If your models are really going to have the exact same methods, then "the CakePHP Way" would be to define a custom Behavior that encapsulates your shared methods. Then attach the behavior to both models.
Then you can load the model you need in the Controller condition:
在过滤器函数之前在控制器上执行此操作:
$this->CakePHPModelName->setSource('table_name');
这将使用不同的表。
资料来源:http://www.mainelydesign.com/blog /view/change-cakephps-model-usetable-on-fly
Do this on your controllers before filter function:
$this->CakePHPModelName->setSource('table_name');
This will use different table.
Source: http://www.mainelydesign.com/blog/view/changing-cakephps-model-usetable-on-fly
正如 Stephen 所描述的,情况很棘手,因为您的方法在某种程度上违反了 MVC 约定。

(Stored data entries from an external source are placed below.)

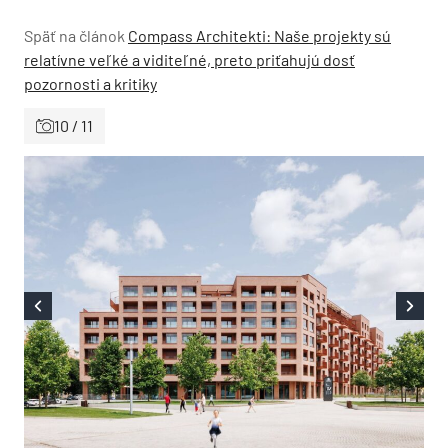
Späť na článok
Compass Architekti: Naše projekty sú
relatívne veľké a viditeľné, preto priťahujú dosť
pozornosti a kritiky
10 / 11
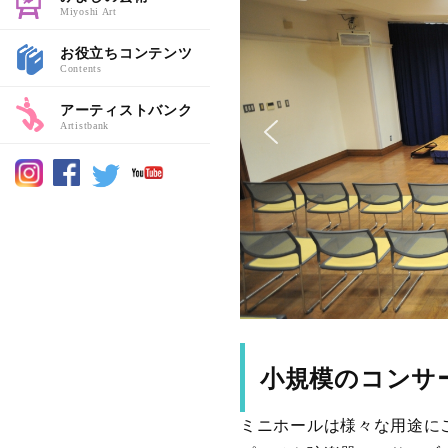
Miyoshi Art
お役立ちコンテンツ
Contents
アーティストバンク
Artistbank
小規模のコンサ
ミニホールは様々な用途に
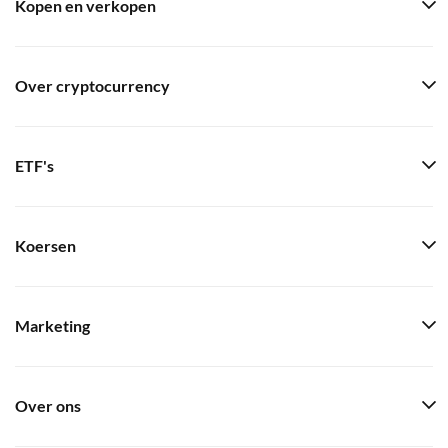
Kopen en verkopen
Over cryptocurrency
ETF's
Koersen
Marketing
Over ons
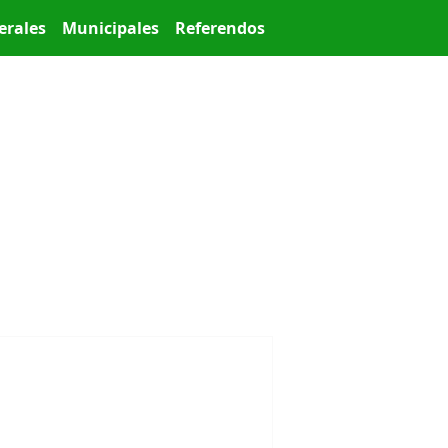
erales
Municipales
Referendos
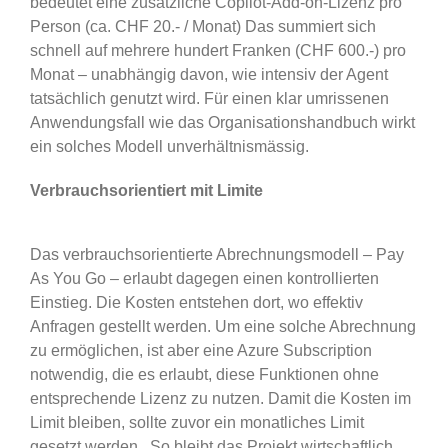
bedeutet eine zusätzliche Copilot-Add-on-Lizenz pro
Person (ca. CHF 20.- / Monat) Das summiert sich
schnell auf mehrere hundert Franken (CHF 600.-) pro
Monat – unabhängig davon, wie intensiv der Agent
tatsächlich genutzt wird. Für einen klar umrissenen
Anwendungsfall wie das Organisationshandbuch wirkt
ein solches Modell unverhältnismässig.
Verbrauchsorientiert mit Limite
Das verbrauchsorientierte Abrechnungsmodell – Pay
As You Go – erlaubt dagegen einen kontrollierten
Einstieg. Die Kosten entstehen dort, wo effektiv
Anfragen gestellt werden. Um eine solche Abrechnung
zu ermöglichen, ist aber eine Azure Subscription
notwendig, die es erlaubt, diese Funktionen ohne
entsprechende Lizenz zu nutzen. Damit die Kosten im
Limit bleiben, sollte zuvor ein monatliches Limit
gesetzt werden. So bleibt das Projekt wirtschaftlich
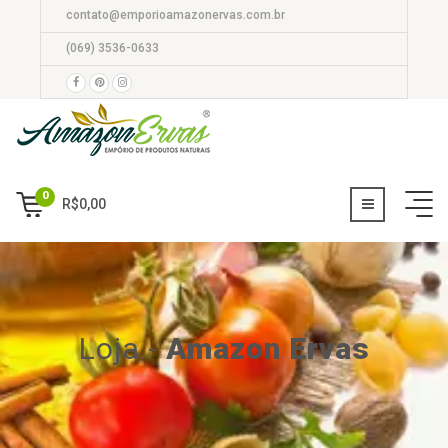
contato@emporioamazonervas.com.br
(069) 3536-0633
0
R$
0,00
Loja
-
Amazon Ervas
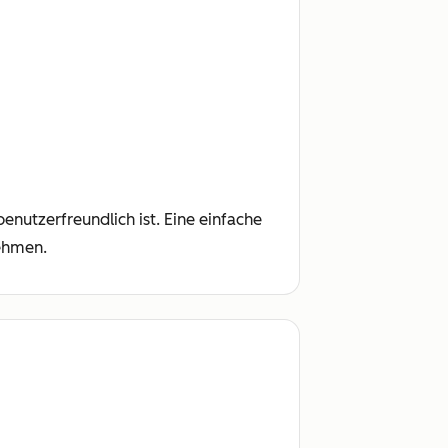
enutzerfreundlich ist. Eine einfache
ehmen.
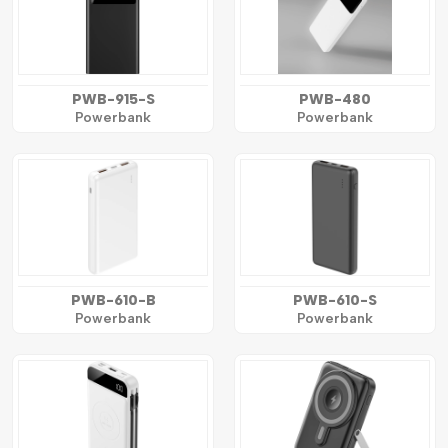
PWB-915-S
PWB-480
Powerbank
Powerbank
PWB-610-B
PWB-610-S
Powerbank
Powerbank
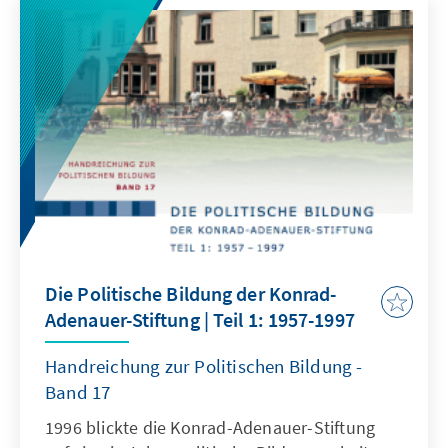
Jugendcamp Schülerinnen und Schüler mit
den Perspektiven des faszinierenden
Kontinents Lateinamerika in Kontakt zu
bringen. Unter Einsatz eines komplexen
Methodenmix produzierten die Teilnehmer
unter Anleitung junger, fachkundiger
Referenten eigene landeskundliche
Kurzausstellungen über die WM-
Teilnehmerländer oder kommunizierten per
Skype-Interview unmittelbar mit unseren
Kollegen in Buenos Aires, Rio und Mexiko-
Stadt.
Die Politische Bildung der Konrad-
Adenauer-Stiftung | Teil 1: 1957-1997
Handreichung zur Politischen Bildung -
Band 17
1996 blickte die Konrad-Adenauer-Stiftung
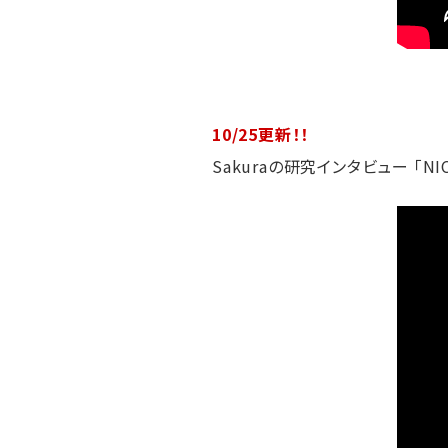
10/25更新！！
Sakuraの研究インタビュー 「N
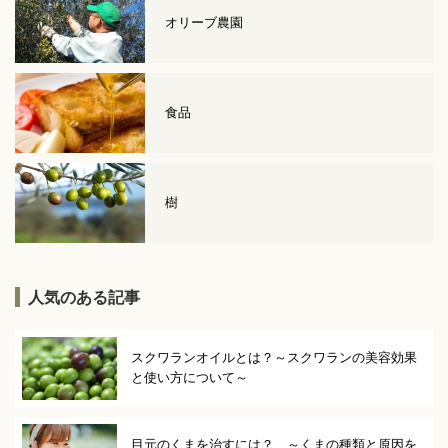
オリーブ農園
食品
樹
人気のある記事
スクワランオイルとは？～スクワランの美容効果
と使い方について～
目元のくまを治すには？ ～くまの種類と原因を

然而,如果您愿意尝试自定义 hack 的黑暗面,您可以考虑在 CakePHP 中创建您自己的自定义数据源来为您处理此类逻辑。一种选择是使用您自己的自定义逻辑来扩展给定的数据源(可能是 MySQL 数据源),该逻辑旨在在与数据库交互之前执行一些初步过滤/调节。不是那么干净,因为逻辑被放置在错误的范围内,但可以工作。从这里开始: http://book.cakephp.org/view/1075/DataSources或者
,您可以创建两个不同的模型并使用行为使它们共享相同的逻辑。这有点限制您在流程的早期选择模型(因此不仅影响数据存储的位置),但可能是一种可能性。
The situation is tricky, as Stephen describes it, because your approach somewhat violates the MVC conventions.

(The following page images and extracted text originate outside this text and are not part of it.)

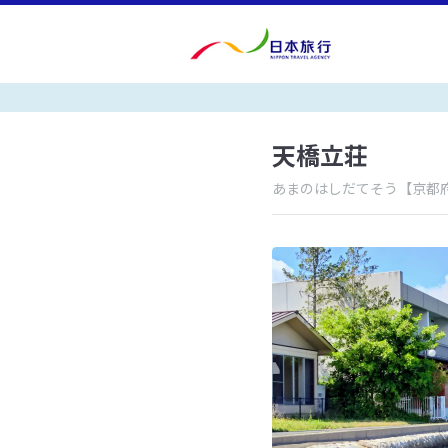
天橋立荘
あまのはしだてそう
【京都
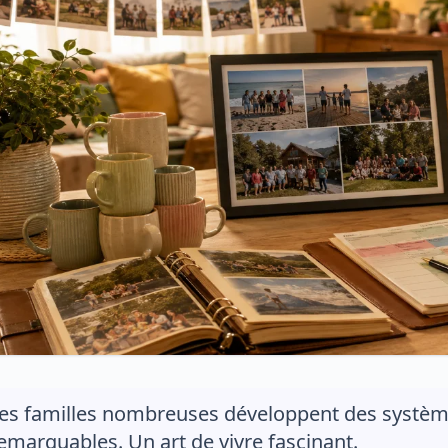
es familles nombreuses développent des systèmes
emarquables. Un art de vivre fascinant.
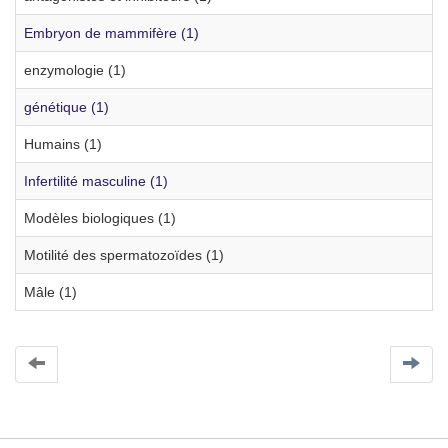
Embryon de mammifère (1)
enzymologie (1)
génétique (1)
Humains (1)
Infertilité masculine (1)
Modèles biologiques (1)
Motilité des spermatozoïdes (1)
Mâle (1)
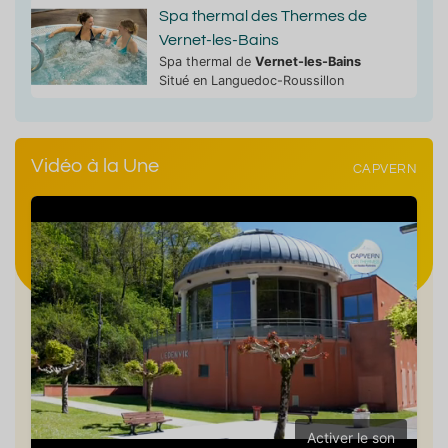
Spa thermal des Thermes de
Vernet-les-Bains
Spa thermal de
Vernet-les-Bains
Situé en Languedoc-Roussillon
Vidéo à la Une
CAPVERN
Activer le son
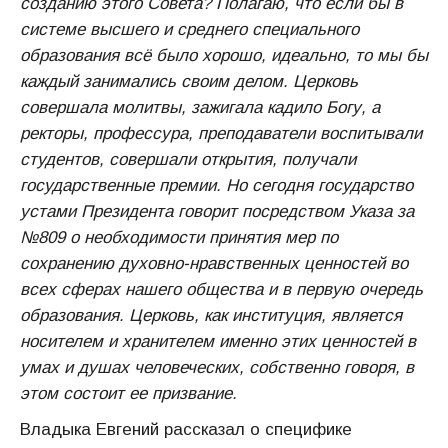
созданию этого Совета? Полагаю, что если бы в
системе высшего и среднего специального
образования всё было хорошо, идеально, то мы бы
каждый занимались своим делом. Церковь
совершала молитвы, зажигала кадило Богу, а
ректоры, профессура, преподаватели воспитывали
студентов, совершали открытия, получали
государственные премии. Но сегодня государство
устами Президента говорит посредством Указа за
№809 о необходимости принятия мер по
сохранению духовно-нравственных ценностей во
всех сферах нашего общества и в первую очередь
образования. Церковь, как институция, является
носителем и хранителем именно этих ценностей в
умах и душах человеческих, собственно говоря, в
этом состоит ее призвание.
Владыка Евгений рассказал о специфике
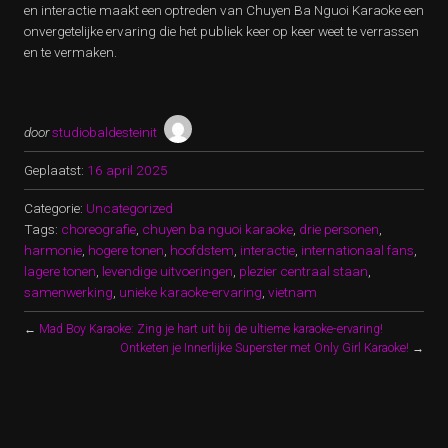
en interactie maakt een optreden van Chuyen Ba Nguoi Karaoke een
onvergetelijke ervaring die het publiek keer op keer weet te verrassen
en te vermaken.
door
studiobaldesteinit
Geplaatst:
16 april 2025
Categorie:
Uncategorized
Tags:
choreografie
,
chuyen ba nguoi karaoke
,
drie personen
,
harmonie
,
hogere tonen
,
hoofdstem
,
interactie
,
internationaal fans
,
lagere tonen
,
levendige uitvoeringen
,
plezier centraal staan
,
samenwerking
,
unieke karaoke-ervaring
,
vietnam
←
Mad Boy Karaoke: Zing je hart uit bij de ultieme karaoke-ervaring!
Ontketen je Innerlijke Superster met Only Girl Karaoke!
→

However, if you're willing to go to the dark side of custom hacks, you could consider creating you own customized Datasource in CakePHP that handles this kind of logic for you. An option is to extend a given Datasource (presumably the MySQL one) with you own custom logic that aims to perform some prelimary filtering/conditioning before interacting with the database. Not that clean because the logic is placed in the wrong scope, but could work. Have a look here for a start: http://book.cakephp.org/view/1075/DataSources
Alternatively, you could create two different models and make them share the same logic using a behavior. This kinda limits you to take the choice of model earlier in the flow (and thus doesn't only affect the location of data storage), but might be a possibility.